Any other day if they send you home and they can't meet your agreed hours then they must pay for it. However, you can agree to such a change. This is an area where you will likely need more legal advice.
Q. I was on a fixed term contract which ended appropriately. However, the business is going into a shutdown and I'm worried I'm not going get my notice period paid.
You have the right to be paid your notice period. The shutdown does not impact it.
Q. I was due to start a new job next week and had signed the contract. Yesterday they rang to say my start date was postponed indefinitely while they sorted out the burden of the alert level 4. Can they do this?
The start date can be moved by agreement but effectively you are covered by the law having signed the contract. Given you are a signed up employee, they should either be providing you with work or applying for the subsidy.
Q. My employer has offered us being made redundant now or employed at less than 50 percent of salary for the next 12 weeks to take advantage of the subsidy, then be made redundant. Is this legal?
No. The employer has given a clear indication you are to be made redundant. There are also duress issues here too. It doesn't mean there can't be full and frank discussions but already signalling you're going to take the wage subsidy but everyone will be made redundant still is very high risk.

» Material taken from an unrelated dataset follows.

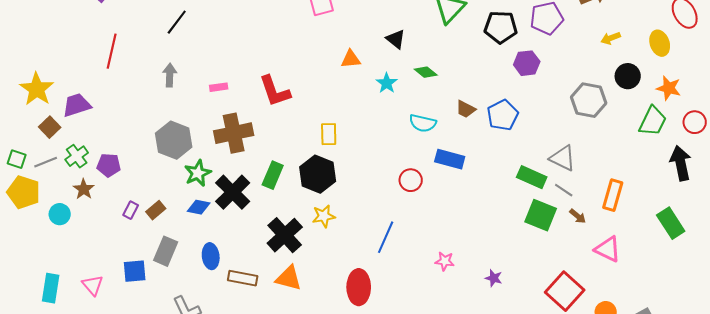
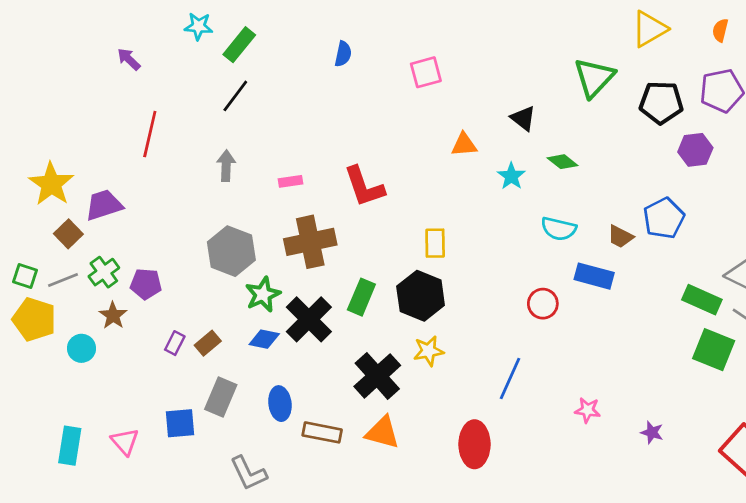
brown trapezoid: (466, 109) -> (620, 237), moved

Q. What if the company I work for says it has no money to pay wages at the moment?
They should be trying to get the subsidy. But, ultimately, if the business goes bankrupt you are going to lose most of what you are due.
Q. If I take my annual leave by agreement now will it be worth more than in three months?
That's likely, given employers are reducing hours and pay.
Q. Can an employee refuse to return to the workplace at Alert Level 3?
An employee who can work from home at Alert Level 3 should not be obligated to return to the workplace as this is not in accordance with government guidelines at Level 3.
Someone who is sick with Covid-19 or has been identified as close contact of someone with Covid-19 should not be attending work at any Alert Level.
Q. An employee says they are unable to attend work as they have no childcare available.
Schools (up to year 10) and ECE centres will be open under Alert Level 3. Difficulties may arise if an employee’s typical afterschool care is not available so you may need to agree reduced hours with the employee. Further, because attendance at schools is voluntary,
employees may decide that in order to mitigate risk they want to stay at home and look after their children, rather than work. If the child of an employee is “high-risk” so unable to attend school / childcare (or the employee wishes to keep their children at home) you should discuss with the employee what arrangements can be made. This can include redeployment to a role which can be completed from home, use of annual leave, special leave or even unpaid leave. If you are receiving the wage subsidy then you should pass this onto the employee or use it to pay annual leave.